[Dataset entries]

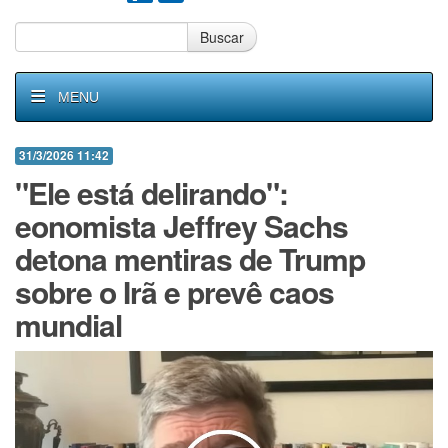
Buscar
MENU
31/3/2026 11:42
"Ele está delirando":
eonomista Jeffrey Sachs
detona mentiras de Trump
sobre o Irã e prevê caos
mundial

## EXERCISE DETAILS
Only the text of the records belongs in the answer; reproduce it verbatim, with no pictures.

## ANSWER FOR THE TASK
Buscar
MENU
31/3/2026 11:42
"Ele está delirando":
eonomista Jeffrey Sachs
detona mentiras de Trump
sobre o Irã e prevê caos
mundial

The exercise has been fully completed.